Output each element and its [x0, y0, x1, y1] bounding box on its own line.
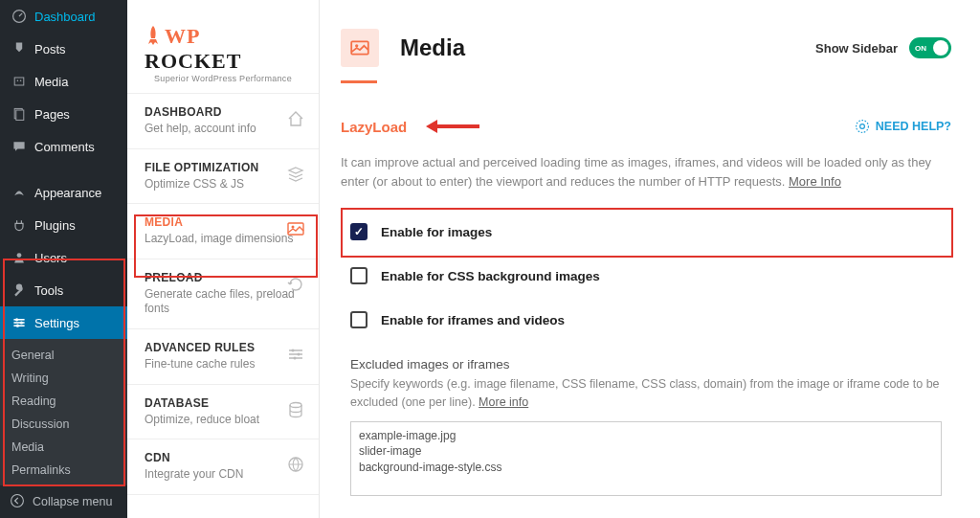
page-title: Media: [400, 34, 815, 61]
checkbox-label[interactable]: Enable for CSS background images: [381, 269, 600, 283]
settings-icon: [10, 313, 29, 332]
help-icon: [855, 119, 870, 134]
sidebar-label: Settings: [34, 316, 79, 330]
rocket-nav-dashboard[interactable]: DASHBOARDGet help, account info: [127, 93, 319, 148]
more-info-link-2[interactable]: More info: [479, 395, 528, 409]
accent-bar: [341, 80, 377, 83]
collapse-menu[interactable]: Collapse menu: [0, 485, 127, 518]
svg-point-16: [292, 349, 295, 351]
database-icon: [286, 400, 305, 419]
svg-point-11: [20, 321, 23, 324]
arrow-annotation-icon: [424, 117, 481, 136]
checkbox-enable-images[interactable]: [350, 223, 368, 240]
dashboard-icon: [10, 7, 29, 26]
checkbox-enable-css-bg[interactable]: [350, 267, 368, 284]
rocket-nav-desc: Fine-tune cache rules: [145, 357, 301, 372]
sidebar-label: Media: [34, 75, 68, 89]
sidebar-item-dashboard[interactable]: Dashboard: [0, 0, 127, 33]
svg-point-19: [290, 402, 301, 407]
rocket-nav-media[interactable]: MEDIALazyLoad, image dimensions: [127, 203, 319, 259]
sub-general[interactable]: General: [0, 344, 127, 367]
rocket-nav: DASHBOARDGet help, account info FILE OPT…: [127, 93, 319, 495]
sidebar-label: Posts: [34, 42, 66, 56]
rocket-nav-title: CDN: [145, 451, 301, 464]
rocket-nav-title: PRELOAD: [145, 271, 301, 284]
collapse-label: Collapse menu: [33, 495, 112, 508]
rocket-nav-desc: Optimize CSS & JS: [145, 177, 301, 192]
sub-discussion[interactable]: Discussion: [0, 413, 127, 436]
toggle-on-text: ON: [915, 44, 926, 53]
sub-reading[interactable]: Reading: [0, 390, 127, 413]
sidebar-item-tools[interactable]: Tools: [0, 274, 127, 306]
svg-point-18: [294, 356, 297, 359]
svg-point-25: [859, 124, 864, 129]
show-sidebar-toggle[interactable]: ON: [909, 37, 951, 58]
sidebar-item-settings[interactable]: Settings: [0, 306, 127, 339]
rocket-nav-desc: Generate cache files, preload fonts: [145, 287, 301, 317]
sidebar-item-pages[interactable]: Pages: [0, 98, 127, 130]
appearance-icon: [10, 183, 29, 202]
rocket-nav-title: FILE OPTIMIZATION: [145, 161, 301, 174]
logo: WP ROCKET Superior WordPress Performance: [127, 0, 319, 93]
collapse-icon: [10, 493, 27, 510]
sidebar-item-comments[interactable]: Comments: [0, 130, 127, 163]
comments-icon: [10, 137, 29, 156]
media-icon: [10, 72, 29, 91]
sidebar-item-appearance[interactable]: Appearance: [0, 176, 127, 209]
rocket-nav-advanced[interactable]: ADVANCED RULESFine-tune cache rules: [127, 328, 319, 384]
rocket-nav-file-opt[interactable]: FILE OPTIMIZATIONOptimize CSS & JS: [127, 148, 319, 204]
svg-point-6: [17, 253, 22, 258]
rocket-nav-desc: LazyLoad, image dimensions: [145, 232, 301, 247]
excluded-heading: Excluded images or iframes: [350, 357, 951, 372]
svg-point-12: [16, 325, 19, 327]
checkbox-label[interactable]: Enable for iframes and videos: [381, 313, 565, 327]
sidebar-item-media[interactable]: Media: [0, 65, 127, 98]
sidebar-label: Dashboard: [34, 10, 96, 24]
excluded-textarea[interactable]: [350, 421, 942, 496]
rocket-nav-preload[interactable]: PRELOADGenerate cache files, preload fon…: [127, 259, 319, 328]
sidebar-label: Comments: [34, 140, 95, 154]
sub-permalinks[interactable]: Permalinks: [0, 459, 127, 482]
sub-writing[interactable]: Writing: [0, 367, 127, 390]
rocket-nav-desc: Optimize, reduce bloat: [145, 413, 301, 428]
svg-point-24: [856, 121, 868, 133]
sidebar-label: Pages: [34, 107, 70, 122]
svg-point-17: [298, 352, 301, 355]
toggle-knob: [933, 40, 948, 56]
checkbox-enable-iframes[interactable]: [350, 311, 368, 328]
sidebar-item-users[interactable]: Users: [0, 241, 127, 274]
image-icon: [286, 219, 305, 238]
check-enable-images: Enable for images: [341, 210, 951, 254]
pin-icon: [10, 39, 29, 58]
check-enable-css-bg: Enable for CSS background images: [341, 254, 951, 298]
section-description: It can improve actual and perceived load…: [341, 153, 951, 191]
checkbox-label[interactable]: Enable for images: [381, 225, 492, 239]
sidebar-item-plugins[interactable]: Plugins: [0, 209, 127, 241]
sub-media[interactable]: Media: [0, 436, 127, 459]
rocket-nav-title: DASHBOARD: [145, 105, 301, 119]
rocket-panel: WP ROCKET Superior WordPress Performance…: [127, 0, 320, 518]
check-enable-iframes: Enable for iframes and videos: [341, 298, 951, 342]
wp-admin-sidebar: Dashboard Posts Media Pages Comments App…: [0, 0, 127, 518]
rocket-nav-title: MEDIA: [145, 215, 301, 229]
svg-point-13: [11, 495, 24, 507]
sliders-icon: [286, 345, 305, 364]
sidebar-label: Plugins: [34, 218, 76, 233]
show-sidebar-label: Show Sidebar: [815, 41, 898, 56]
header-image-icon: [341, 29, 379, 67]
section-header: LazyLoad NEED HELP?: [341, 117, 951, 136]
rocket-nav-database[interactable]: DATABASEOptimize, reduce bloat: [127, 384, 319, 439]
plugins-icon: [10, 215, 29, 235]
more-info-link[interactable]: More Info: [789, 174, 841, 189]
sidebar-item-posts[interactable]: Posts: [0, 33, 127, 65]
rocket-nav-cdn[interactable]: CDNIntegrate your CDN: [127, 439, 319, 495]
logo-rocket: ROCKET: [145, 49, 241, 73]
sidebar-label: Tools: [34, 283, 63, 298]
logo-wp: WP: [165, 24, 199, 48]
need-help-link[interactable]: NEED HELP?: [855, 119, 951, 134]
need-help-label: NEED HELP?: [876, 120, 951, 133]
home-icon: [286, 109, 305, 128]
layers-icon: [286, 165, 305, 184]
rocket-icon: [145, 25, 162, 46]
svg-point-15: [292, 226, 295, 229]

▬▬▬▬▬▬

** EXERCISE PROMPT **
A line counts if it holds the word "dimensions". Work out how many lines in the listing count, and give only that number.

** ANSWER BELOW **
2